Hi @FruitVinegar, have you found a solution for this problem? I have the same setup as you and the same problem.

FruitVinegar · August 12, 2021, 11:34am

I’m not sure but in my case there were one of DRAM slot problem and bad sector problem on the HDD and after solve 2 hardware issues, the symptom had gone…

LeungWaiHo · September 29, 2021, 12:19am

Do you have solutions about this problem?
I have the same problem and I also do not use docker.
I am confused about why it still occurs when I do not use docker container.

neuronflow · October 4, 2021, 10:02am

same here, newest pytorch, ubuntu20, no docker involved:

kernel.shmmax = 18446744073692774399

I try to train in parallel on 2gpus.

Louis1 · October 18, 2021, 9:24am

Same here, after a few epochs the training crashes because not enough shared memory.
I train on 2 GPUs with a dataloader with 32 workers.
No docker involved, 94Go of /dev/shm which seems like a lot.

juanigp · October 28, 2021, 7:33am

Same problem.

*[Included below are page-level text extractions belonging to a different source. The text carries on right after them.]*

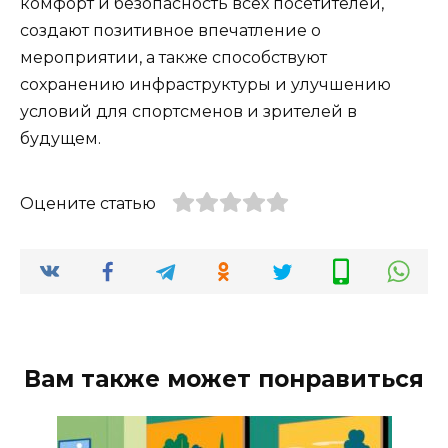
комфорт и безопасность всех посетителей,
создают позитивное впечатление о
мероприятии, а также способствуют
сохранению инфраструктуры и улучшению
условий для спортсменов и зрителей в
будущем.
Оцените статью
Вам также может понравиться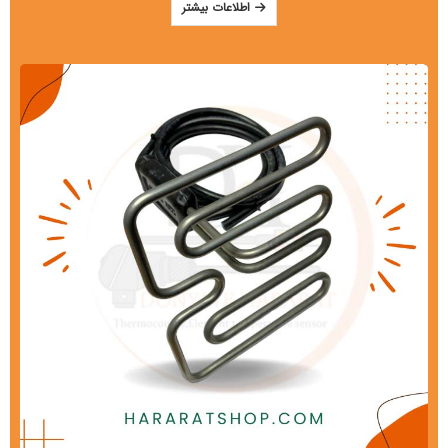
اطلاعات بیشتر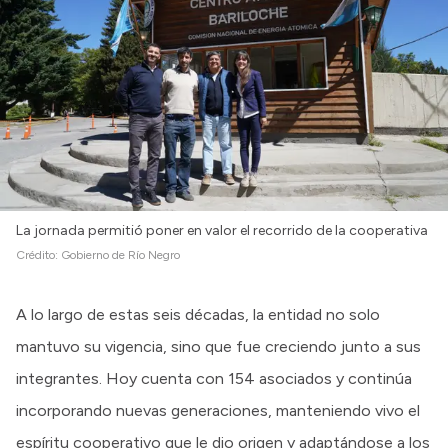
La jornada permitió poner en valor el recorrido de la cooperativa
Crédito:
Gobierno de Río Negro
A lo largo de estas seis décadas, la entidad no solo
mantuvo su vigencia, sino que fue creciendo junto a sus
integrantes. Hoy cuenta con 154 asociados y continúa
incorporando nuevas generaciones, manteniendo vivo el
espíritu cooperativo que le dio origen y adaptándose a los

Training on HPC, single node sbatch job (no docker), 4 gpus, crash during second epoch. Wouldn’t understand why it doesn’t crash on the first one but on during the second.

son · April 8, 2022, 3:11am

I also encountered same issues.
There is no problem when using 2 gpus, but problems occur from 3 or more.
The issue was resolved by adding the --ipc=host option when creating the container.

But I don’t understand how this problem relates to the shared memory of the container.
Could you please explain why do we need to increase the shared memory size?

ptrblck · April 8, 2022, 5:36am

I would guess that nn.DataParallel might need additional shared memory, but am not sure as we generally recommend to use DistributedDataParallel for better performance.

luojing · November 2, 2022, 2:09am

hello,have you solved this problem?

luojing · November 2, 2022, 2:15am

I ran the same code on other servers without this error

ZenoB · January 5, 2023, 12:55pm

I have the same error with a conda environment. kernel.shmmax=18446744073692774399 and if I watch df -h I can see dev/shm saturate and the code breaking. The pseudo-code that generates the error is:

dl = DataLoader(X, batch_size=batch_size, num_workers=16)
tmp = []
for i, batch in enumerate(dl):
    tmp.append(batch.numpy())
    [...]

If I change tmp to an empty numpy array and iteratively populate it with the current batch the shared memory does not saturate. The working pseudo code is:

dl = DataLoader(X, batch_size=batch_size, num_workers=16)
tmp = np.empty([desired_num_rows, X.shape[1], np.float32)
for i, batch in enumerate(dl):
    t_from = i * batch.shape[0]
    t_to = (i+1) * batch.shape[0]
    tmp[t_from:t_to,:] = batch.numpy()
    [...]

Alternativley, also this suggestion works.